This sponsored series is created in partnership with The Culture & Community Power Fund (C&CPF), a national funders’ collaborative advancing the role of culture in building identity, agency, and collective power. This series explores the cultural ecosystem—the traditions, stories, rituals, and spaces that sustain frontline communities—and what it takes to support and strengthen it. Read the complete series.
Boston’s Chinatown has for many years faced incredible pressures of displacement, but a network of nonprofits has turned art, storytelling, and organizing into a strategy to empower the community to fight back.
In this sponsored episode with The Culture & Community Power Fund, leaders of three community organizations explain how the Chinatown Cultural Plan gives their coalition a shared roadmap for collaboration.
"Embarking on this cultural plan allowed us an opportunity to step back, talk to many organizations, community members, see what people are doing, and see how our work complements each other and strengthens each other," said Cynthia Woo, director of the Pao Arts Center at the Boston Chinatown Neighborhood Center.
The center is among a network of community organizations working on the plan that received unrestricted funding from C&CPF, a national funders’ collaborative that supports organizations working on the front lines in communities impacted by systemic oppression. Erik Takeshita, director of C&CPF, says the philanthropic sector will too often “focus on the organization as a unit, not necessarily as the community, as the unit of change and intervention. As a result, you end up with these fractured communities.”

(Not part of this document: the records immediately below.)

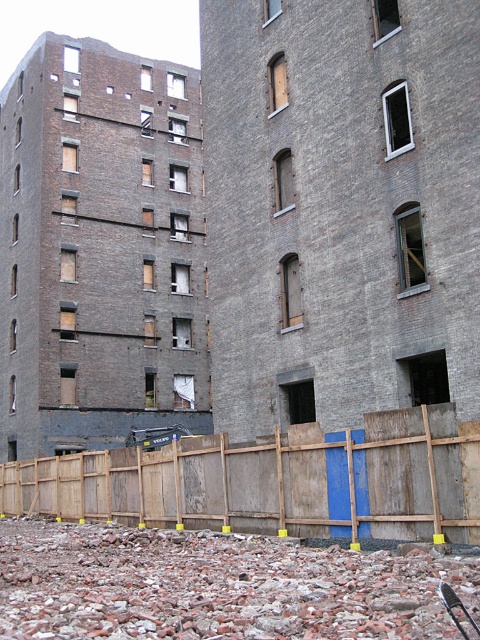 Question: Which point is closer to the camera?

Choices:
 (A) dark gray brick building at left
 (B) rusty gravel pile at lower center
 (C) wooden fence at lower center

Answer: (B)

Question: Can you confirm if dark gray brick building at left is positioned to the right of rusty gravel pile at lower center?

Choices:
 (A) no
 (B) yes

Answer: (A)

Question: Can you confirm if rusty gravel pile at lower center is smaller than wooden fence at lower center?

Choices:
 (A) yes
 (B) no

Answer: (A)

Question: Which object is closer to the camera taking this photo?

Choices:
 (A) rusty gravel pile at lower center
 (B) wooden fence at lower center
 (C) dark gray brick building at left

Answer: (A)

Question: Does rusty gravel pile at lower center have a smaller size compared to wooden fence at lower center?

Choices:
 (A) yes
 (B) no

Answer: (A)

Question: Which point is farther to the camera?

Choices:
 (A) wooden fence at lower center
 (B) dark gray brick building at left

Answer: (B) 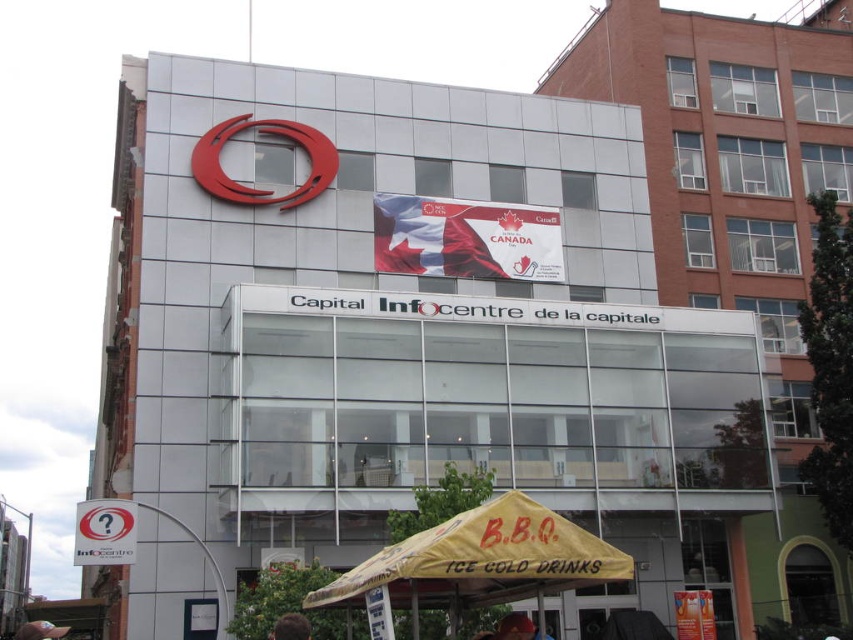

In Boston’s Chinatown, the network they’re supporting also includes the Asian Community Development Corporation and the Chinatown Community Land Trust.
Angie Liou, executive director of ACDC, explains their “anchor strategy,” which uses arts and culture as an anti-displacement tool “and a tool to strengthen Chinatown's boundaries and sense of identity and belonging.”
Lydia Lowe, executive director of the Chinatown CLT, explains how art and storytelling drive their organizing and even helped the land trust acquire its first permanently affordable homes.
"Sharing stories is a really important part of strengthening our power,” said Lowe. “Because we want every generation to be grounded in that history and to know that there are struggles that happened before us and we can win and we can make a difference."